### TASK GOAL
Every line of the data that contains the string "element" must be copied.

### DATA SHOWN
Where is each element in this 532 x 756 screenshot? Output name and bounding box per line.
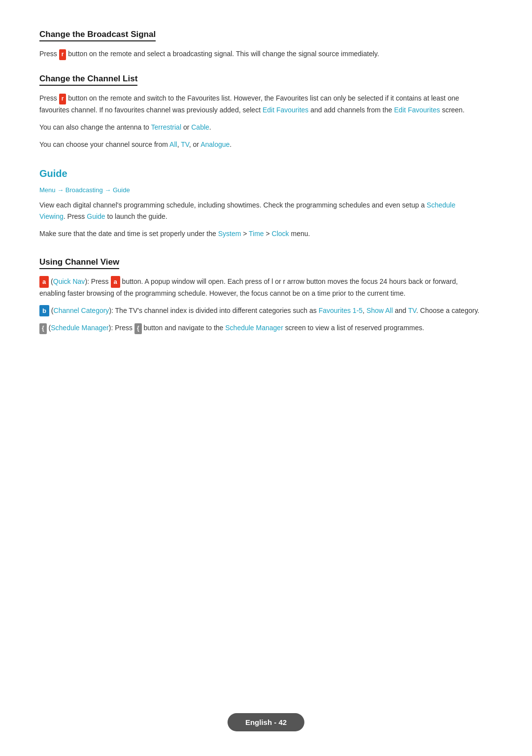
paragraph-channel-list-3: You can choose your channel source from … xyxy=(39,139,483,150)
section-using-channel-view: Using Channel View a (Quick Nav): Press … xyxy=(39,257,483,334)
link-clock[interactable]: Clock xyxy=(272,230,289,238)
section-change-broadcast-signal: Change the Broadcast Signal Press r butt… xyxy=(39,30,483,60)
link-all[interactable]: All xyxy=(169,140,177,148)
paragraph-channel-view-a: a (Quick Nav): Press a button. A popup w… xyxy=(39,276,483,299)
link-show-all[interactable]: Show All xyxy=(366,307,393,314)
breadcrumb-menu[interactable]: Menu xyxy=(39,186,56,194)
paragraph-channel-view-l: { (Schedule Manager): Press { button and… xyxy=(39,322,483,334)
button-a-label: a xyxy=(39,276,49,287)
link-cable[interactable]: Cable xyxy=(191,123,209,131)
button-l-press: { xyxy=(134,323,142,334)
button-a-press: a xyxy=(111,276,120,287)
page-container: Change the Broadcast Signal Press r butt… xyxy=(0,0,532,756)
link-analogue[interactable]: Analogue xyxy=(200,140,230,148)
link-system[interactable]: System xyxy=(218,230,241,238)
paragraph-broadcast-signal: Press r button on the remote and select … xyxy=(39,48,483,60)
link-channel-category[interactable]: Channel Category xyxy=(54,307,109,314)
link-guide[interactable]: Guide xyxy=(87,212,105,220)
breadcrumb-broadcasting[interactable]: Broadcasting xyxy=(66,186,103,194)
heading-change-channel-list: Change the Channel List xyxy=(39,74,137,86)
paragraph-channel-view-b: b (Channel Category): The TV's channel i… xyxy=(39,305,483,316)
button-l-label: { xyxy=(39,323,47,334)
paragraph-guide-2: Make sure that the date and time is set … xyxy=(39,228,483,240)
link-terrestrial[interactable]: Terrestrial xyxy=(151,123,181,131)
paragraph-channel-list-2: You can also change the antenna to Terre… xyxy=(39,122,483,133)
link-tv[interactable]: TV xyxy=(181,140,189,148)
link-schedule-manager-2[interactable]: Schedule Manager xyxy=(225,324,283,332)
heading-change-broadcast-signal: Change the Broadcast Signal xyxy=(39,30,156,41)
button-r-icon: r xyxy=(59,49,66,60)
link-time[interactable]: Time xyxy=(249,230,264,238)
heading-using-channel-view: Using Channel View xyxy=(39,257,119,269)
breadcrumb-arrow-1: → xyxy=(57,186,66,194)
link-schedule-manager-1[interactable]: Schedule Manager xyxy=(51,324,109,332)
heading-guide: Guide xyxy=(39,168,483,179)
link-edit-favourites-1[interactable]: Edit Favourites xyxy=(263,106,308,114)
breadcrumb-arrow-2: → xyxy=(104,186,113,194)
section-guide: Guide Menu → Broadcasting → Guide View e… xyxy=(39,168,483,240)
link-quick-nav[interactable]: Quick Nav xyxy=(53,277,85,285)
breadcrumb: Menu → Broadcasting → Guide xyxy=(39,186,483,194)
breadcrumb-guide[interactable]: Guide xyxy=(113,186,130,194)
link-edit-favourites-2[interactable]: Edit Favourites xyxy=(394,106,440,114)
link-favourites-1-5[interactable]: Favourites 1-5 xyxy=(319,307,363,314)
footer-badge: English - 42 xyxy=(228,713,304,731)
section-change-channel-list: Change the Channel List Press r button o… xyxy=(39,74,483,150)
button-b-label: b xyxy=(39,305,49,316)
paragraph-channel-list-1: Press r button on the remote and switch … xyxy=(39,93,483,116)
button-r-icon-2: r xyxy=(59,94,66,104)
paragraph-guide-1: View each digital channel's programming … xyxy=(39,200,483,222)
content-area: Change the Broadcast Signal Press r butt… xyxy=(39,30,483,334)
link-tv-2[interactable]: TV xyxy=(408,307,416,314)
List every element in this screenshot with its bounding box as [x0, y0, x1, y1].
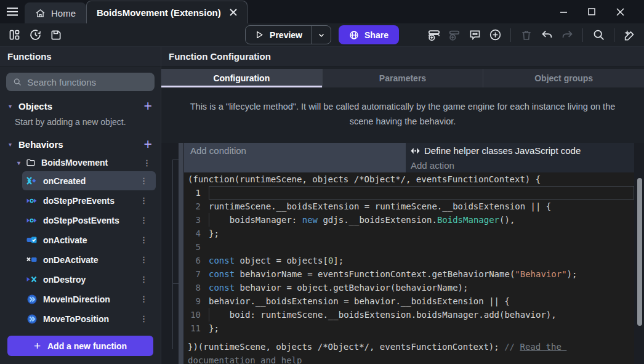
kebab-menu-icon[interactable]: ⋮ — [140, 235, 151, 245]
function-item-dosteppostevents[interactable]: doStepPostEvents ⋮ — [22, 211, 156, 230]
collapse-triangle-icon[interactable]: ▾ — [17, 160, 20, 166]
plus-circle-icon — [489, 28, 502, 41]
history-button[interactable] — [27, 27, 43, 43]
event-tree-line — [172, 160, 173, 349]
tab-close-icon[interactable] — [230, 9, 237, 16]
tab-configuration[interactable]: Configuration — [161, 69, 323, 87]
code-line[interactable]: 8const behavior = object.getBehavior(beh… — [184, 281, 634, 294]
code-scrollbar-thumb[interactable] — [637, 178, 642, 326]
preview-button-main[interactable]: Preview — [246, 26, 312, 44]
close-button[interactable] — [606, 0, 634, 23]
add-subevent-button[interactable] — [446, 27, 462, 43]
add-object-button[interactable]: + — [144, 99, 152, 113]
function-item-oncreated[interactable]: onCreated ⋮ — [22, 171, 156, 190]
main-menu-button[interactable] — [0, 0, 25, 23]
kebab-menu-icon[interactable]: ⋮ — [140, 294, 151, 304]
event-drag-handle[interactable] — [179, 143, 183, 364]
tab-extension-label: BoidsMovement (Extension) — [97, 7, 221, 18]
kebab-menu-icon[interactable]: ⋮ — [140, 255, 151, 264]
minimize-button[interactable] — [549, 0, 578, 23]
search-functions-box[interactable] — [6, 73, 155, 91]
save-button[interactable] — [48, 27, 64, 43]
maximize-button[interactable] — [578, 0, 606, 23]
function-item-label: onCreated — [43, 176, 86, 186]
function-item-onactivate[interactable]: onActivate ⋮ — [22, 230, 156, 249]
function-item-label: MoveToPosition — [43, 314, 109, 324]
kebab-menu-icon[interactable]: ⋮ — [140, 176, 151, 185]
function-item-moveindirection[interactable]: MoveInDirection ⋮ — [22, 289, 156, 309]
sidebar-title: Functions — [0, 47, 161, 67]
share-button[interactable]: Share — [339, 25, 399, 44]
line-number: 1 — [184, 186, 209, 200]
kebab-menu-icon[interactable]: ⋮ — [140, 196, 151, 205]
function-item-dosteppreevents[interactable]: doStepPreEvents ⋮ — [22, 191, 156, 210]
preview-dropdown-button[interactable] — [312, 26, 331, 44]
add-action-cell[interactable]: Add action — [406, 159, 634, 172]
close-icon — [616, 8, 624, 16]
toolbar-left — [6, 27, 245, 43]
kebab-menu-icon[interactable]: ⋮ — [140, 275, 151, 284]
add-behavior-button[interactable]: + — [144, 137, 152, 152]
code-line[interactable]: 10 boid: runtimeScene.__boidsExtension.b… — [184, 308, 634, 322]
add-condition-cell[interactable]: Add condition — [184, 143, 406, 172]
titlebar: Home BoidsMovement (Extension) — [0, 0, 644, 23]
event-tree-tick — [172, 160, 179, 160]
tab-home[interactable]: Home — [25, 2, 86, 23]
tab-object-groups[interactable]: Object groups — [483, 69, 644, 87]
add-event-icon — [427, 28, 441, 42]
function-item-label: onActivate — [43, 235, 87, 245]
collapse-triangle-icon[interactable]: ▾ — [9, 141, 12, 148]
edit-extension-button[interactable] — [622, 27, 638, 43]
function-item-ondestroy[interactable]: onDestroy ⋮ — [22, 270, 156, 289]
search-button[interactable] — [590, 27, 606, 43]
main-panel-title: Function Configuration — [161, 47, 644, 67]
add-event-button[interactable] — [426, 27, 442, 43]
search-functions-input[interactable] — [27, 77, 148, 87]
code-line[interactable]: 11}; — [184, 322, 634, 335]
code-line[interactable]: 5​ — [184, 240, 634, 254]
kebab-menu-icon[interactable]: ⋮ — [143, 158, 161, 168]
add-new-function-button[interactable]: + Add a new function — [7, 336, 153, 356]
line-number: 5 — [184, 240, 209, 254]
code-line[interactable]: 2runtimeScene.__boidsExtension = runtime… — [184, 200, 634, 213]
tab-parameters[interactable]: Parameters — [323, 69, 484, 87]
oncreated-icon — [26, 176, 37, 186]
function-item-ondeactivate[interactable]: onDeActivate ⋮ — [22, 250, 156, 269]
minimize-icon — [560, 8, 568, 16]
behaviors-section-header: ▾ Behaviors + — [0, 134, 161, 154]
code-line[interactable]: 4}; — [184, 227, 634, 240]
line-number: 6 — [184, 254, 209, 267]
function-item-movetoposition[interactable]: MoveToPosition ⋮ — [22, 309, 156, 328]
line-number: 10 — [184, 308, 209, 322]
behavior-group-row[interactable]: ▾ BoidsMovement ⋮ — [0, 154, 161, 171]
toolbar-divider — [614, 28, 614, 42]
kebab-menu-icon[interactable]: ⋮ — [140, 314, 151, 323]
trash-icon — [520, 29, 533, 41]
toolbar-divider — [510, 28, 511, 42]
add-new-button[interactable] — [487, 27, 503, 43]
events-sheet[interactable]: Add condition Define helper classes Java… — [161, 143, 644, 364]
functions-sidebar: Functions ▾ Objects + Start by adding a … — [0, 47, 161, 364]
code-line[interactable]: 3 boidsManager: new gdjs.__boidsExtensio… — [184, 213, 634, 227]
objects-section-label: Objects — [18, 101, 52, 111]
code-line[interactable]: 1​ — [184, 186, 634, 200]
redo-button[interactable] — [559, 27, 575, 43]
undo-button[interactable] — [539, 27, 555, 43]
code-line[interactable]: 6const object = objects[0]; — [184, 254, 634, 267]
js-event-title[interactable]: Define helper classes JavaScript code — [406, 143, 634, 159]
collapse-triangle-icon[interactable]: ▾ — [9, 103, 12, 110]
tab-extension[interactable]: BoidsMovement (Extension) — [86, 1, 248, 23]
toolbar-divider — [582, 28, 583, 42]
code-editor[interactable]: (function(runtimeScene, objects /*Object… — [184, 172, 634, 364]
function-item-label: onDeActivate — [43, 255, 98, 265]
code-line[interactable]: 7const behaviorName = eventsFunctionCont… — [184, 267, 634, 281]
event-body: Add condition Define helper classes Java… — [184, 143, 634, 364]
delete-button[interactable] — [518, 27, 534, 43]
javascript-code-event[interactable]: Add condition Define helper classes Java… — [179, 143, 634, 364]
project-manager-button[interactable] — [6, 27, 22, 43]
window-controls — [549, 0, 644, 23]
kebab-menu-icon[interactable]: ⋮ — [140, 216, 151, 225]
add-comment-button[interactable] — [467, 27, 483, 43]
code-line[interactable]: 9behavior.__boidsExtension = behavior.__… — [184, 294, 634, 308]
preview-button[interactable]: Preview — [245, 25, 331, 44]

### RESPONSE BELOW
Where is each element in this 532 x 756 screenshot? Output name and bounding box per line.
List every element in this screenshot with its bounding box as [x0, y0, x1, y1].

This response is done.